Adjusted operating income is a non-GAAP measure of performance. Adjusted
operating income excludes “Realized investment gains (losses), net,” as
adjusted, and related charges and adjustments. A significant element of
realized investment gains and losses are impairments and credit-related
and interest rate-related gains and losses. Impairments and losses from
sales of credit-impaired securities, the timing of which depends largely
on market credit cycles, can vary considerably across periods. The
timing of other sales that would result in gains or losses, such as
interest rate-related gains or losses, is largely subject to our
discretion and influenced by market opportunities as well as our tax and
capital profile.
Realized investment gains (losses) within certain of our businesses for
which such gains (losses) are a principal source of earnings, and those
associated with terminating hedges of foreign currency earnings and
current period yield adjustments are included in adjusted operating
income. Adjusted operating income excludes realized investment gains and
losses from products that contain embedded derivatives, and from
associated derivative portfolios that are part of a hedging program
related to the risk of those products. Adjusted operating income also
excludes gains and losses from changes in value of certain assets and
liabilities relating to foreign currency exchange movements that have
been economically hedged or considered part of our capital funding
strategies for our international subsidiaries, as well as gains and
losses on certain investments that are classified as other trading
account assets.
Adjusted operating income also excludes investment gains and losses on
trading account assets supporting insurance liabilities and changes in
experience-rated contractholder liabilities due to asset value changes,
because these recorded changes in asset and liability values are
expected to ultimately accrue to contractholders. Trends in the
underlying profitability of our businesses can be more clearly
identified without the fluctuating effects of these transactions. In
addition, adjusted operating income excludes the results of divested
businesses, which are not relevant to our ongoing operations.
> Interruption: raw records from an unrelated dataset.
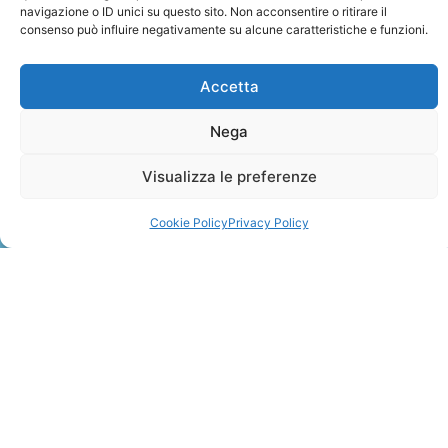
navigazione o ID unici su questo sito. Non acconsentire o ritirare il
consenso può influire negativamente su alcune caratteristiche e funzioni.
Accetta
Nega
ZANZIBAR
Visualizza le preferenze
Leggi Tutto »
Cookie Policy
Privacy Policy
CONTATTI
+41 91 2207618
+41 77 9662971
web@travelmade.ch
Discontinued operations, which are presented as a separate component of
net income under GAAP, are also excluded from adjusted operating income.
We believe that the presentation of adjusted operating income as we
measure it for management purposes enhances the understanding of the
results of operations by highlighting the results from ongoing
operations and the underlying profitability of our businesses. However,
adjusted operating income is not a substitute for income determined in
accordance with GAAP, and the adjustments made to derive adjusted
operating income are important to an understanding of our overall
results of operations. The schedules accompanying this release provide a
reconciliation of adjusted operating income to income from continuing
operations in accordance with GAAP.
The information referred to above, as well as the risks of our
businesses described in our Annual Report on Form 10-K for the year
ended December 31, 2014, should be considered by readers when reviewing
forward-looking statements contained in this release. Additional
historic information relating to our financial performance is located on
our Web site at www.investor.prudential.com.
Earnings Conference Call
Members of Prudential’s senior management will host a conference call on
Thursday, May 7, 2015 at 11 a.m. ET, to discuss with the investment
community the Company’s first quarter results. The conference call and
an accompanying slide presentation will be broadcast live over the
Company’s Investor Relations Web site at www.investor.prudential.com.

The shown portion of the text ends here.